Stored data entries:
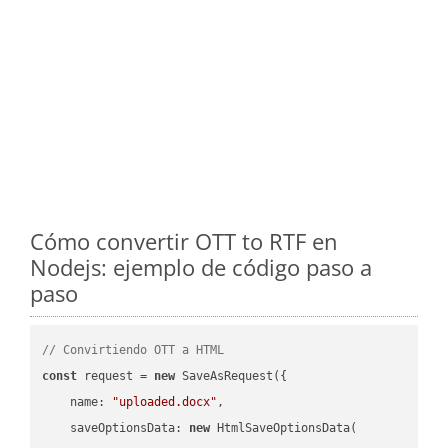
Cómo convertir OTT to RTF en
Nodejs: ejemplo de código paso a
paso
// Convirtiendo OTT a HTML
const
 request = 
new
 SaveAsRequest({

name
: 
"uploaded.docx"
,

saveOptionsData
: 
new
 HtmlSaveOptionsData(
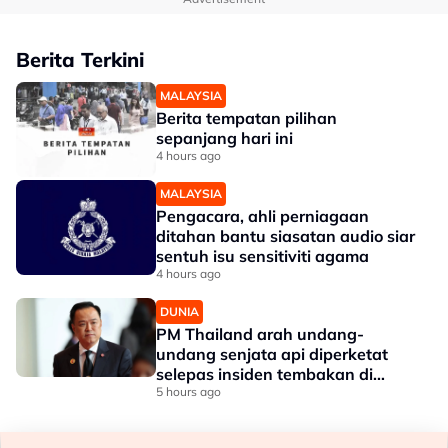
Berita Terkini
MALAYSIA
Berita tempatan pilihan
sepanjang hari ini
4 hours ago
MALAYSIA
Pengacara, ahli perniagaan
ditahan bantu siasatan audio siar
sentuh isu sensitiviti agama
4 hours ago
DUNIA
PM Thailand arah undang-
undang senjata api diperketat
selepas insiden tembakan di
sekolah
5 hours ago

**Action item**
Every entry above should be duplicated exactly. Do not include the images.

**Task output**
Cómo convertir OTT to RTF en
Nodejs: ejemplo de código paso a
paso
// Convirtiendo OTT a HTML
const
 request = 
new
 SaveAsRequest({

name
: 
"uploaded.docx"
,

saveOptionsData
: 
new
 HtmlSaveOptionsData(
Berita Terkini
MALAYSIA
Berita tempatan pilihan
sepanjang hari ini
4 hours ago
MALAYSIA
Pengacara, ahli perniagaan
ditahan bantu siasatan audio siar
sentuh isu sensitiviti agama
4 hours ago
DUNIA
PM Thailand arah undang-
undang senjata api diperketat
selepas insiden tembakan di
sekolah
5 hours ago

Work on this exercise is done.